WORK REQUIRED: Would you transcribe exactly the lines below, starting at the one that contains "Schreiben Sie einen Kommentar" and ending with the last line, both included? Leave out all other lines.

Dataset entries

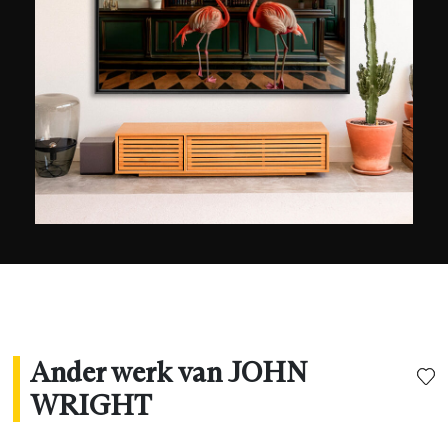
geboren in Glasgow, Schotland, komt van een
arbeidersachtergrond en ondanks zijn verhuizing
naar de flamboyante stad van Los Angeles om
zijn beroep als fotograaf uit te oefenen, vergeet
hij zijn roots niet en bevestigt hij zichzelf: "Wat ik
doe, definieert mij niet, net zoals waar ik
opgroeide, mij ook niet definieert."
Ander werk van JOHN
WRIGHT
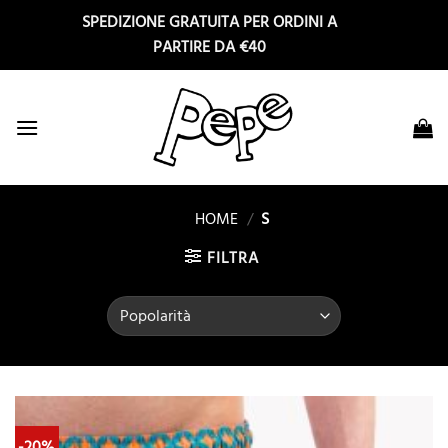
Salta
SPEDIZIONE GRATUITA PER ORDINI A
ai
PARTIRE DA €40
contenuti
HOME
/
S
FILTRA
-20%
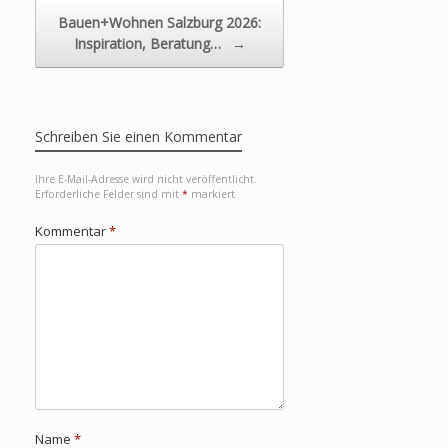
Bauen+Wohnen Salzburg 2026:
Inspiration, Beratung…
→
Schreiben Sie einen Kommentar
Ihre E-Mail-Adresse wird nicht veröffentlicht.
Erforderliche Felder sind mit
*
markiert
Kommentar
*
Name
*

RESPONSE TO THE TASK:
Schreiben Sie einen Kommentar
Ihre E-Mail-Adresse wird nicht veröffentlicht.
Erforderliche Felder sind mit
*
markiert
Kommentar
*
Name
*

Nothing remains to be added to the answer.